■ **ACTIVITY**
In the listing below, find the line that contains "Mime com um doce que conta uma história" and the line that contains "Uma seleção cuidada que reflete". Quote both and every line between them, exactly, and nothing more.

··· DATA FOR REVIEW ···

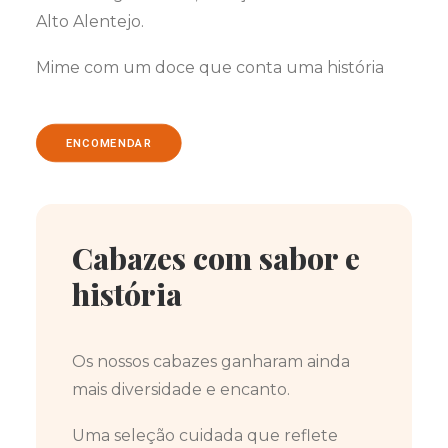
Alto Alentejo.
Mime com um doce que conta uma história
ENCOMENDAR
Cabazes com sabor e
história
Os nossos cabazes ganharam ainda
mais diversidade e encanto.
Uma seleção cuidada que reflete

···
··· DATA FOR REVIEW ···

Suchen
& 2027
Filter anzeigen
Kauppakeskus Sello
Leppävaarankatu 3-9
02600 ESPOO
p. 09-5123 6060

···

■ **EXERCISE OUTPUT**
Mime com um doce que conta uma história
ENCOMENDAR
Cabazes com sabor e
história
Os nossos cabazes ganharam ainda
mais diversidade e encanto.
Uma seleção cuidada que reflete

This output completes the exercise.